News and Opinion from Sisters, Oregon
Desperate for an escape from Oregon's West Side, my wife's cousin recently contacted us with a plan for a weekend getaway to Sisters. Would I like to do some cross-country skiing with her and her husband, she wondered? Well, does the sun rise in the east?
About 36 hours later we found ourselves planning an outing over dinner. They had already skied once on their way over the pass and were looking for another adventure on their way back. We settled on the North Loop out of Ray Benson Sno-Park. I had skied along the northern edge of the loop in February but had never exactly skied the entire loop all at one time before. They had skied the loop some years back but thought it was time to do it again.
A cold night was forecast, so we decided to start around noon in the hopes that the surface would soften up by the time we hit the trail. We hit it just about right: still firm, but with no ice on top! It was softer by the time we finished; but, except after new snow, the snowpack surface is pretty dense at this time of the year.
We parked right by the trailhead at the northern end of the Sno-Park, and I was very impressed at how well-marked the system was. Throughout the woods, we found a plethora of ski trail blue diamond markers, signs, and trail maps. Each major trail intersection had an easy-to-read trail map, complete with a "You Are Here" star.
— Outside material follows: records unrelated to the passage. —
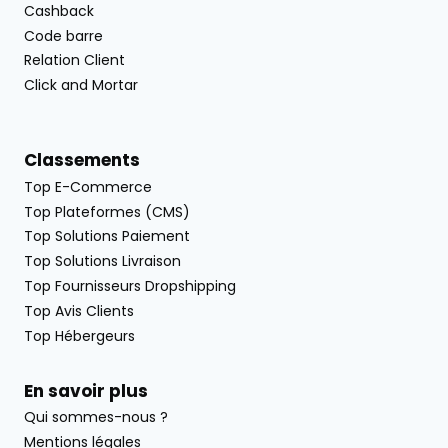
Cashback
Code barre
Relation Client
Click and Mortar
Classements
Top E-Commerce
Top Plateformes (CMS)
Top Solutions Paiement
Top Solutions Livraison
Top Fournisseurs Dropshipping
Top Avis Clients
Top Hébergeurs
En savoir plus
Qui sommes-nous ?
Mentions légales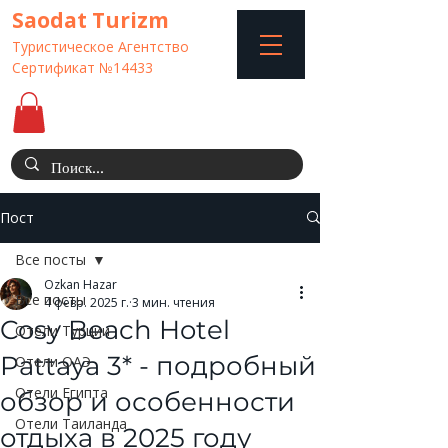
Saodat Turizm
Туристическое Агентство
Сертификат №14433
Пост
Все посты
Ozkan Hazar
Все посты
4 февр. 2025 г.
3 мин. чтения
Cosy Beach Hotel
Отели Турции
Pattaya 3* - подробный
Отели ОАЭ
Отели Египта
обзор и особенности
Отели Таиланда
отдыха в 2025 году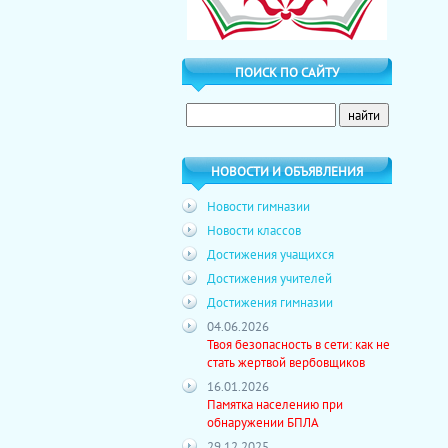
ПОИСК ПО САЙТУ
НОВОСТИ И ОБЪЯВЛЕНИЯ
Новости гимназии
Новости классов
Достижения учащихся
Достижения учителей
Достижения гимназии
04.06.2026
Твоя безопасность в сети: как не
стать жертвой вербовщиков
16.01.2026
Памятка населению при
обнаружении БПЛА
29.12.2025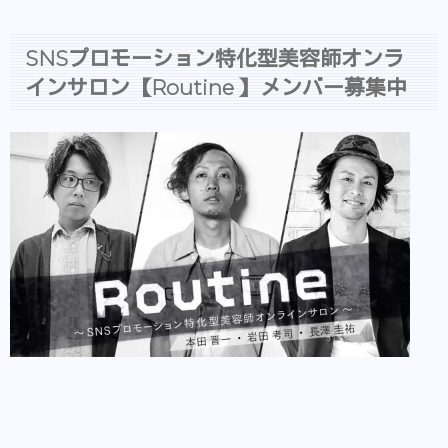
SNSプロモーション特化型美容師オンラ
インサロン【Routine 】メンバー募集中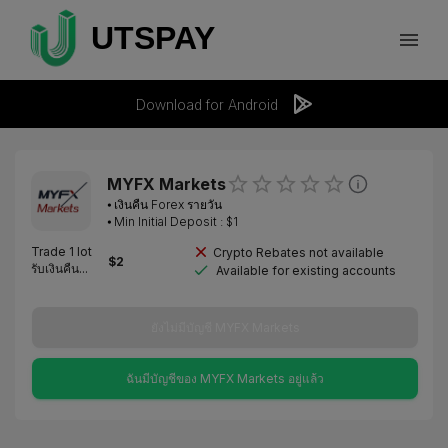
Download for Android
MYFX Markets
⦁
เงินคืน Forex รายวัน
⦁ Min Initial Deposit : $
1
Trade 1 lot
Crypto Rebates not available
$
2
รับเงินคืน...
Available for existing accounts
ยังไม่มีบัญชี MYFX Markets
ฉันมีบัญชีของ MYFX Markets อยู่แล้ว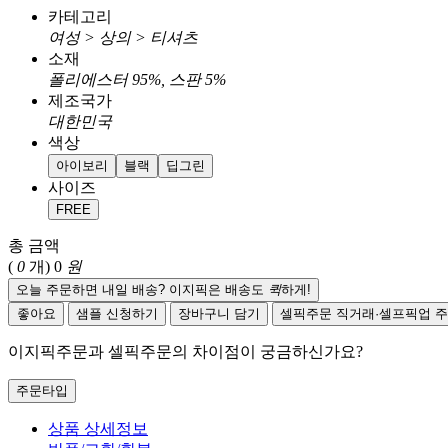
카테고리
여성 > 상의 > 티셔츠
소재
폴리에스터 95%, 스판 5%
제조국가
대한민국
색상
아이보리
블랙
딥그린
사이즈
FREE
총 금액
(
0
개)
0
원
오늘 주문하면 내일 배송? 이지픽은 배송도
퀵
하게!
좋아요
샘플 신청하기
장바구니 담기
셀픽주문
직거래·셀프픽업 
이지픽주문과 셀픽주문의 차이점이 궁금하신가요?
주문타입
상품 상세정보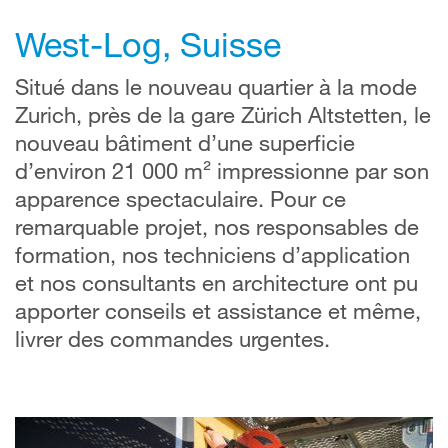
West-Log, Suisse
Situé dans le nouveau quartier à la mode
Zurich, près de la gare Zürich Altstetten, le
nouveau bâtiment d’une superficie
d’environ 21 000 m² impressionne par son
apparence spectaculaire. Pour ce
remarquable projet, nos responsables de
formation, nos techniciens d’application
et nos consultants en architecture ont pu
apporter conseils et assistance et même,
livrer des commandes urgentes.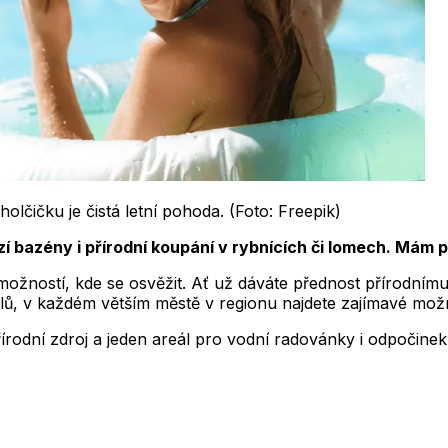
holčičku je čistá letní pohoda. (Foto: Freepik)
zí bazény i přírodní koupání v rybnících či lomech. Mám p
u možností, kde se osvěžit. Ať už dáváte přednost přírodní
álů, v každém větším městě v regionu najdete zajímavé možn
írodní zdroj a jeden areál pro vodní radovánky i odpočinek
Just a couple of hundred yards into the woods, we came to our first intersection and decision - the beginning of the "loop." Based on the degree-of-difficulty signs, we chose to follow the loop counterclockwise. That way, we figured, we could tackle the more difficult stretch first while going uphill, saving the more gentle slopes for the downhill return. We figured right.
The hills we encountered were certainly not extreme. Still, I occasionally left the trail to find slower, less steep alternate routes. Snow conditions off-trail were fine, too. The forest at the southern end of the loop was dominated by healthy stands of hemlock, with fir and pine also common.
The northern part of the loop enters the 90,000-acre B&B Burn of 2003, so there is lots of wide-open skiing surface, with few branches, tree wells, or other obstructions - save for the burned tree trunks poking through the snow.
According to the signs, the counterclockwise distance to North Blowout Shelter, from the first trail junction, is 1.75 miles; and the clockwise distance is 2.25 miles. By the time we reached the shelter, however, we were all in agreement that it was a long 1.75 miles. Part of the reason for that is because the forest and the topography limit the traveler's view of surrounding landmarks by which to judge your progress and location.
About the time we sensed that we had already far exceeded the advertised distance, the only landmark visible was the ridge south of Square Lake on the north side of Highway 20 - which began to look far too much like the south side of Cache Mountain, which would have put us many miles off course.
That didn't seem at all likely, so we continued on our course; and, before too long, we spotted the roof of the shelter up ahead. When we reached it, Cache Mountain was clearly visible, off to the south - where it was supposed to be.
The shelter was originally built in the 1980s by the Willamette Chapter of the Oregon Nordic Club, but destroyed in the B&B Fire. The rebuilt shelter sits on a high point and looks out across a scenic, if mostly burned, panorama to the east. Black Butte is also part of the vista. Snowmobiles had not infringed on any part of the trail system, but every inch of the open plain to the east, below the shelter, was crisscrossed with their characteristic track marks.
The shelter's inner walls are lined with benches facing a wood-burning stove. The little log cabin has a heavy canvas door and two large plexiglass windows. There was an ample supply of firewood. Since it was a relatively warm day, we saw no need to deplete the firewood supply, but enjoyed the dry bench seating while munching on snacks that we had packed in.
Up until that point, we had not seen any other people on our trip. Just as we were leaving the shelter, however, a party of four women and a dog showed up. After exchanging a few pleasantries, we left them to enjoy the shelter by themselves. On the 2.25-mile return along the western portion of the loop, we encountered a total of five other people, which seemed like pretty light usage for a Sunday afternoon.
The northern part of the loop seemed to have fewer blue diamonds, and ski tracks tended to fan out across the burned-over forest. Still, the trail was relatively easy to follow; and it's pretty hard to get lost out here, with Highway 20 about a mile to the north and the Hoodoo access road just a mile - or less - to the west.
Our return route skittered around behind the ODOT sand and gravel piles at the summit of Santiam Pass, then turned south to parallel the access road. When the trail re-entered the unburned, green forest, there were a few very short ups and downs but nothing of any particular difficulty - reaffirming our judgement that a counterclockwise route would prove less difficult.
We covered the entire loop in less than three hours; and my companions were soon on their way back to the Portland area, their weekend getaway already fading into memory. When I last saw them, they were discussing the feasibility of moving to Sisters.
The Ray Benson Sno-Park is located at Santiam Pass 20 miles west of Sisters on Highway 20. The south-leading access road to Ray Benson and Hoodoo is clearly marked. Sno-Park permits are required.